Hence, during the last two decades, there has been an increasing emphasis on developing straightforward, economically viable, and green synthesis methods for metallic nanoparticles. From an economic and green chemistry perspective, nontoxic solvents, environmentally benign reducing agents, and renewable materials are desirable assets during nanoparticle preparation [3]. In terms of green synthesis methods, water is commonly utilized as an environmentally benign solvent, rather than toxic organic solvents. The most important issue in a green nanoparticle preparation method is the choice of reducing agents and capping materials. The majority of methods in the literature adopt reducing agents such as sodium borohydride (NaBH4), hydrazine, and dimethyl formamide (DMF). Notably, all of these chemicals pose potential environmental and biological risks. Moreover, based on the required size ranges and morphologies of the particles, sufficient and special capping agents, which are used to passivate the nanoparticle surface, are indispensable. Thus, there is an apparent inconsistency with the ‘straightforward, economically viable, and green’ principles mentioned above. Considerable efforts have been devoted to investigating green systems. In this regard, biological entities were shown to act as both reducing and stabilizing agents for the green synthesis of metallic nanoparticles. Recently, a vast array of biological resources including plants [4] and plant extracts [5-7], microorganisms [8], fungus [9], glucose [10], chitosan [11], and konica glucomannan (KGM) [12] have been used to synthesize nanocrystals.
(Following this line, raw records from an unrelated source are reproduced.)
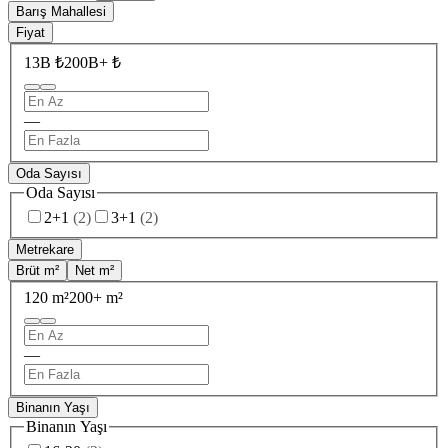
Barış Mahallesi
Fiyat
13B ₺
200B+ ₺
—
Oda Sayısı
Oda Sayısı
2+1
(
2
)
3+1
(
2
)
Metrekare
Brüt m²
Net m²
120 m²
200+ m²
—
Binanın Yaşı
Binanın Yaşı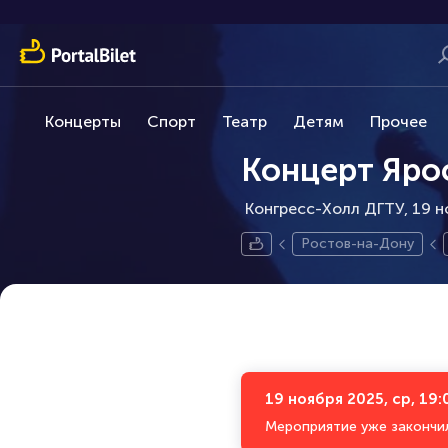
Концерты
Спорт
Театр
Детям
Прочее
Концерт Яро
Конгресс-Холл ДГТУ, 19 н
Ростов-на-Дону
19 ноября 2025, ср, 19:
Мероприятие уже закончи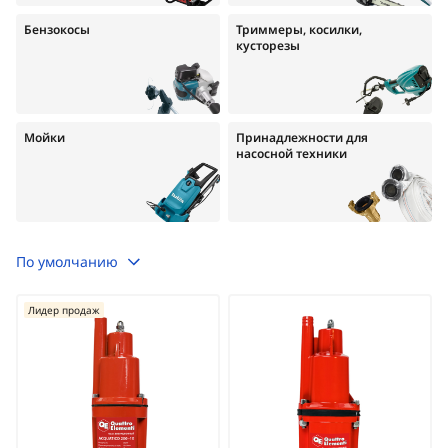
Бензокосы
Триммеры, косилки,
кусторезы
Мойки
Принадлежности для
насосной техники
По умолчанию
Лидер продаж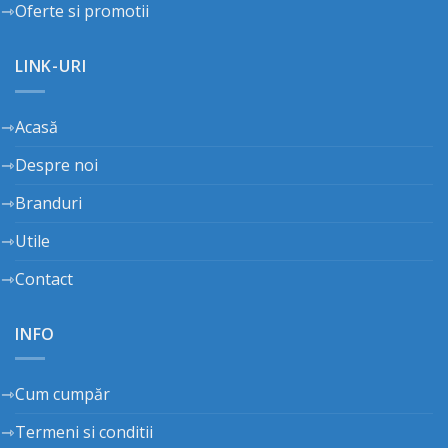
Oferte si promotii
LINK-URI
Acasă
Despre noi
Branduri
Utile
Contact
INFO
Cum cumpăr
Termeni si conditii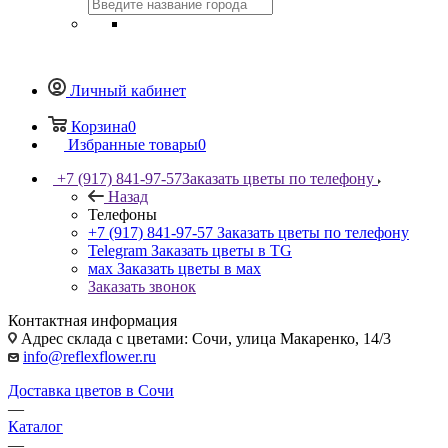
Личный кабинет
Корзина
0
Избранные товары
0
+7 (917) 841-97-57
Заказать цветы по телефону
Назад
Телефоны
+7 (917) 841-97-57
Заказать цветы по телефону
Telegram
Заказать цветы в TG
мах
Заказать цветы в мах
Заказать звонок
Контактная информация
Адрес склада с цветами: Сочи, улица Макаренко, 14/3
info@reflexflower.ru
Доставка цветов в Сочи
—
Каталог
—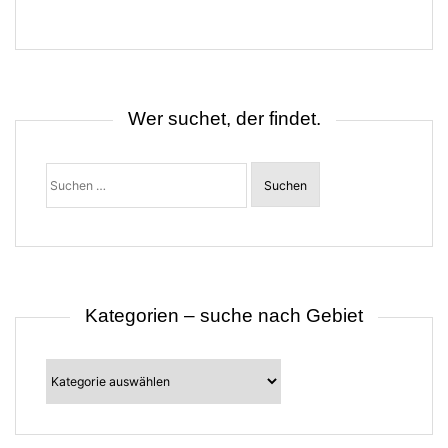
a
g
s
n
a
v
i
Wer suchet, der findet.
g
a
t
Suchen
i
nach:
o
n
Kategorien – suche nach Gebiet
Kategorien
–
suche
nach
Gebiet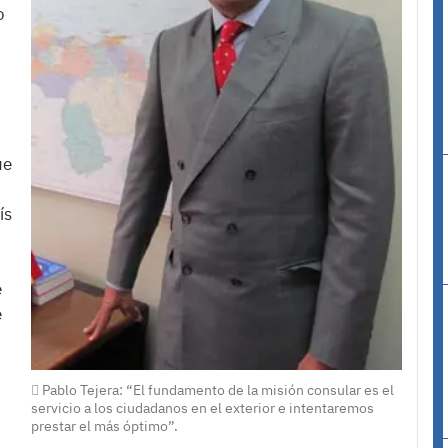
o
ue
ís
e
e
Pablo Tejera: “El fundamento de la misión consular es el
servicio a los ciudadanos en el exterior e intentaremos
prestar el más óptimo”.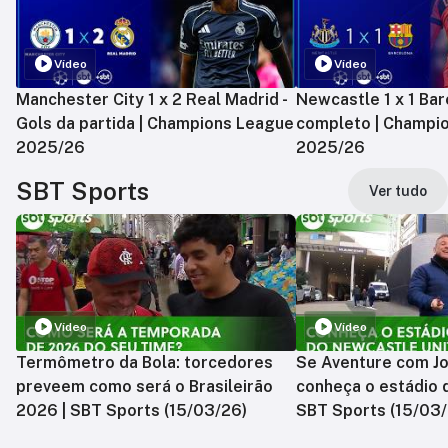
Vídeo
Vídeo
Manchester City 1 x 2 Real Madrid -
Newcastle 1 x 1 Bar
Gols da partida | Champions League
completo | Champi
2025/26
2025/26
SBT Sports
Ver tudo
Vídeo
Vídeo
Termômetro da Bola: torcedores
Se Aventure com Jo
preveem como será o Brasileirão
conheça o estádio 
2026 | SBT Sports (15/03/26)
SBT Sports (15/03/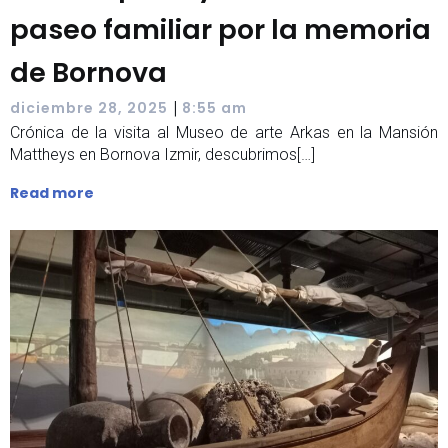
paseo familiar por la memoria
de Bornova
|
diciembre 28, 2025
8:55 am
Crónica de la visita al Museo de arte Arkas en la Mansión
Mattheys en Bornova Izmir, descubrimos[…]
Read more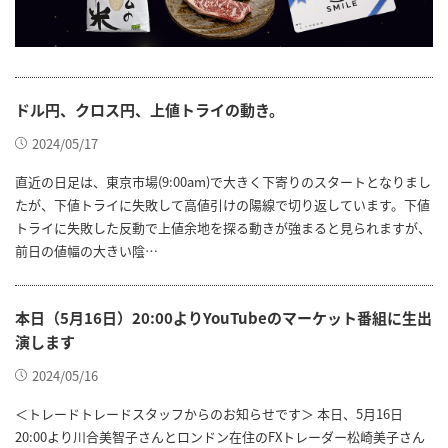
ドル円、クロス円、上値トライの動き。
2024/05/17
直近の日足は、東京市場(9:00am)で大きく下寄りのスタートとなりまし
たが、下値トライに失敗して高値引けの陽線で切り返しています。下値
トライに失敗した反動で上値余地を探る動きが強まると見られますが、
前日の値幅の大きい陰…
本日（5月16日）20:00よりYouTubeのマーケット番組に生出
演します
2024/05/16
＜トレードトレードスタッフからのお知らせです＞ 本日、5月16日
20:00より川合美智子さんとロンドン在住のFXトレーダー松崎美子さん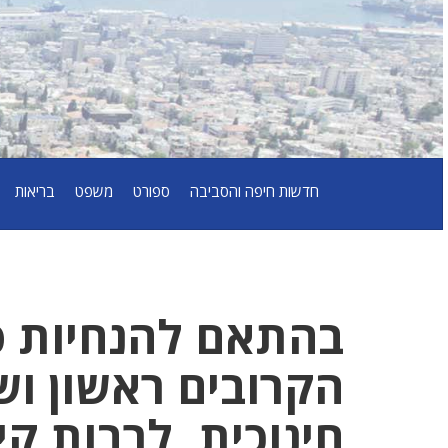
חדשות חיפה והסביבה
ספורט
משפט
בריאות
בהתאם להנחיות פי
הקרובים ראשון וש
חינוכית, לרבות קי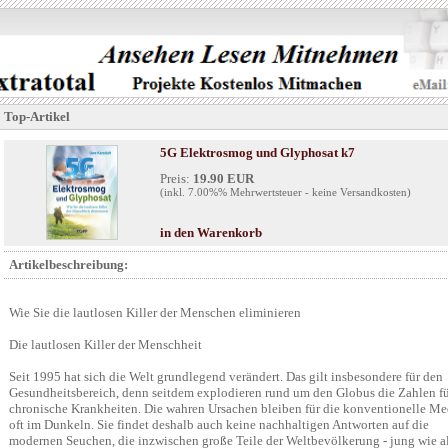
Top-Artikel
5G Elektrosmog und Glyphosat k7
Preis:
19.90 EUR
(inkl. 7.00%% Mehrwertsteuer - keine Versandkosten)
in den Warenkorb
Artikelbeschreibung:
Wie Sie die lautlosen Killer der Menschen eliminieren
Die lautlosen Killer der Menschheit
Seit 1995 hat sich die Welt grundlegend verändert. Das gilt insbesondere für den
Gesundheitsbereich, denn seitdem explodieren rund um den Globus die Zahlen f
chronische Krankheiten. Die wahren Ursachen bleiben für die konventionelle Me
oft im Dunkeln. Sie findet deshalb auch keine nachhaltigen Antworten auf die
modernen Seuchen, die inzwischen große Teile der Weltbevölkerung - jung wie al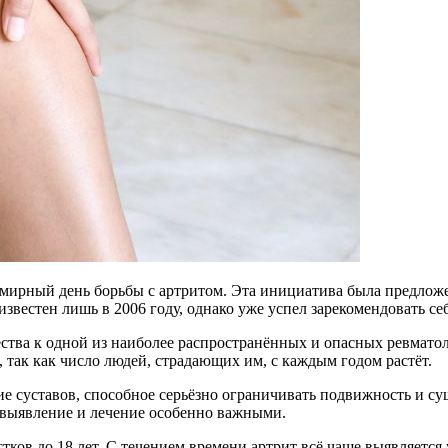
семирный день борьбы с артритом. Эта инициатива была предло
известен лишь в 2006 году, однако уже успел зарекомендовать се
ства к одной из наиболее распространённых и опасных ревмато
 так как число людей, страдающих им, с каждым годом растёт.
ие суставов, способное серьёзно ограничивать подвижность и с
е выявление и лечение особенно важными.
тков до 18 лет. С течением времени артрит всё чаще выявляется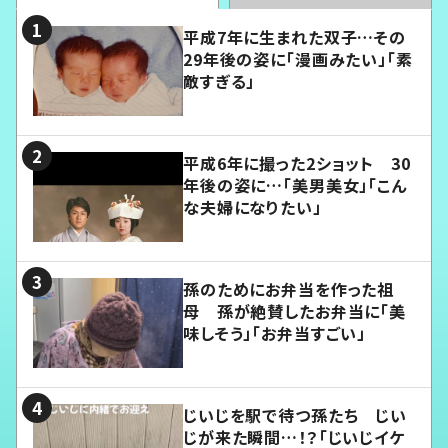
平成7年に生まれた双子…その
29年後の姿に「漫画みたい」「素
敵すぎる」
平成6年に撮った2ショット 30
年後の姿に…「美男美女」「こん
な夫婦になりたい」
孫のためにお弁当を作った祖
母 孫が絶賛したお弁当に「美
味しそう」「お弁当すごい」
じいじを駅で待つ孫たち じい
じが来た瞬間…！？「じいじイケ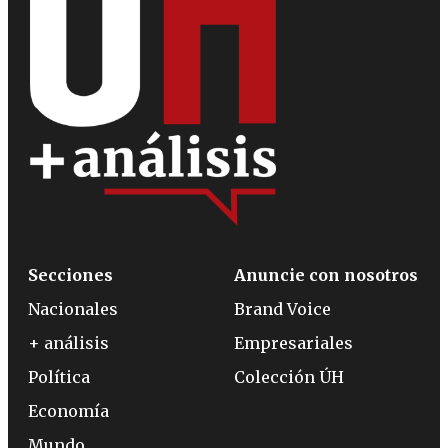
Secciones
Anuncie con nosotros
Nacionales
Brand Voice
+ análisis
Empresariales
Política
Colección ÚH
Economía
Mundo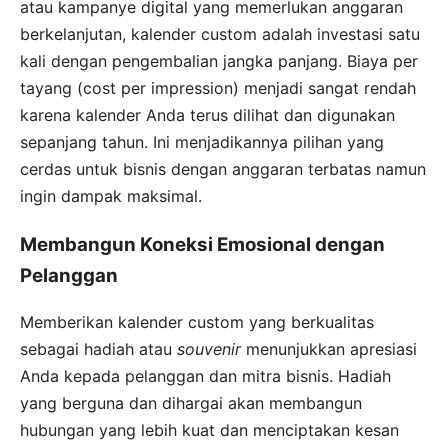
atau kampanye digital yang memerlukan anggaran
berkelanjutan, kalender custom adalah investasi satu
kali dengan pengembalian jangka panjang. Biaya per
tayang (cost per impression) menjadi sangat rendah
karena kalender Anda terus dilihat dan digunakan
sepanjang tahun. Ini menjadikannya pilihan yang
cerdas untuk bisnis dengan anggaran terbatas namun
ingin dampak maksimal.
Membangun Koneksi Emosional dengan
Pelanggan
Memberikan kalender custom yang berkualitas
sebagai hadiah atau
souvenir
menunjukkan apresiasi
Anda kepada pelanggan dan mitra bisnis. Hadiah
yang berguna dan dihargai akan membangun
hubungan yang lebih kuat dan menciptakan kesan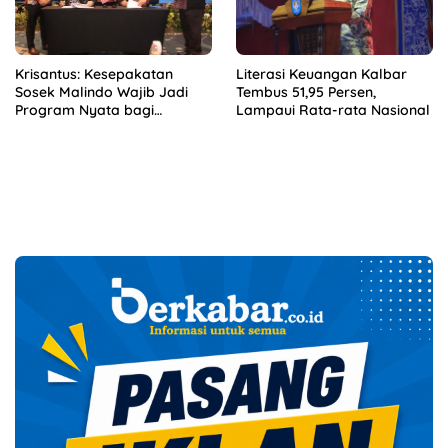
Krisantus: Kesepakatan
Literasi Keuangan Kalbar
Sosek Malindo Wajib Jadi
Tembus 51,95 Persen,
Program Nyata bagi
Lampaui Rata-rata Nasional
Masyarakat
Furthermore, inspired by the fact that crystal morphology is always regulated in biology by biomolecules [13], reports to date have focused on using such molecules as templates to synthesize materials with novel nanostructures, for example, simple amino acids [14,15] or polypeptides/proteins [16]. The use of these benign alternatives is ideal for biomedical applications because of their assured eco-friendly property [17]. Unfortunately, the majority of peptides and/or proteins utilized to synthesize metal nanoparticles would be rationally designed and purified before applications. Clearly, this is contrary to the low-cost principium of ‘green’ synthesis.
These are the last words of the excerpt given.